Prozess 2: Live-360-Grad-Bewertungen
Hastings stellte fest, dass die Gespräche im Anschluss an schriftliches Feedback effektiv waren, und führte daher Live-360-Beurteilungen ein. Eine Führungskraft und ihr Team kommen für mehrere Stunden zusammen und gehen reihum, wobei jeder Mitarbeiter der Reihe nach Feedback erhält. Auch wenn dieser Prozess unangenehm und möglicherweise peinlich sein kann, könnte das Feedback aufgeschlossenen Mitarbeitern in Zukunft die Kündigung ersparen.
(Anmerkung: Eine solche offene Diskussion kann zu erheblichen Spannungen zwischen denjenigen führen, die Feedback geben, und denen, die es erhalten. Auch wenn man diese Spannungen in den Griff bekommen möchte, gibt es Stimmen, die behaupten, dass ein wenig Drama während einer Besprechung durchaus positiv sein kann. In „Death by Meeting“schreibt Patrick Lencioni, dass Meinungsverschiedenheiten die Teilnehmer bei der Stange halten; daher sollten Sie aktiv nach Anzeichen für Uneinigkeit Ausschau halten.

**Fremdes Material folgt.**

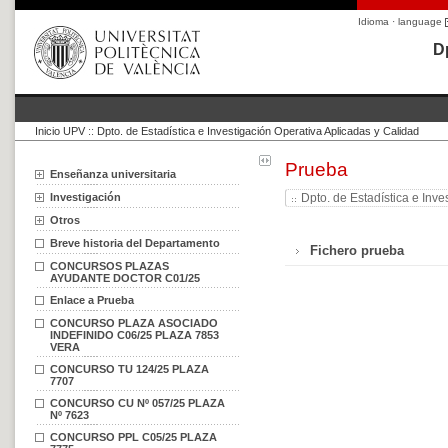
Idioma · language
D
Inicio UPV
::
Dpto. de Estadística e Investigación Operativa Aplicadas y Calidad
Prueba
Enseñanza universitaria
Investigación
Dpto. de Estadística e Inv
Otros
Breve historia del Departamento
Fichero prueba
CONCURSOS PLAZAS
AYUDANTE DOCTOR C01/25
Enlace a Prueba
CONCURSO PLAZA ASOCIADO
INDEFINIDO C06/25 PLAZA 7853
VERA
CONCURSO TU 124/25 PLAZA
7707
CONCURSO CU Nº 057/25 PLAZA
Nº 7623
CONCURSO PPL C05/25 PLAZA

Achten Sie auf Kommentare und die Mimik der Teilnehmer und haken Sie nach, wenn Sie bemerken, dass diese versuchen, Konflikte zu vermeiden.)
Maßnahme Nr. 3: Kontrollen abschaffen
Die dritte unkonventionelle Unternehmenspraxis, die Hastings bei Netflix einführte, bestand darin, Kontrollen abzuschaffen. Das bedeutete, den Mitarbeitern genügend relevante Informationen zur Verfügung zu stellen, damit sie wichtige Entscheidungen selbst treffen konnten –eine Vorgehensweise, die nur dank der von Hastings geschaffenen Kultur radikaler Transparenz und Offenheit möglich war. In diesem Abschnitt werden wir erörtern, wie diese Transparenz auch die Flexibilität und Effizienz von Netflix steigerte.
(Anmerkung: Der Hedgefonds Bridgewater verfolgt ein ähnliches Prinzip extremer Transparenz, das Ray Dalio in „Principles“beschreibt: Das Unternehmen zeichnet alle Besprechungen und Gespräche auf und stellt diese Aufzeichnungen dem gesamten Team zur Verfügung. Darüber hinaus verfügt jeder Mitarbeiter über ein Persönlichkeitsprofil, das es den Kollegen ermöglicht, die Stärken und Schwächen aller auf einen Blick zu erkennen. Bridgewater nutzt zudem eine hauseigene App, mit der sich die Teammitglieder gegenseitig in Echtzeit bewerten können. Ein solches Maß an Transparenz kann unangenehm sein, doch Dalio betont, wie wichtig es ist, das Wohl des Teams über den eigenen Stolz zu stellen.)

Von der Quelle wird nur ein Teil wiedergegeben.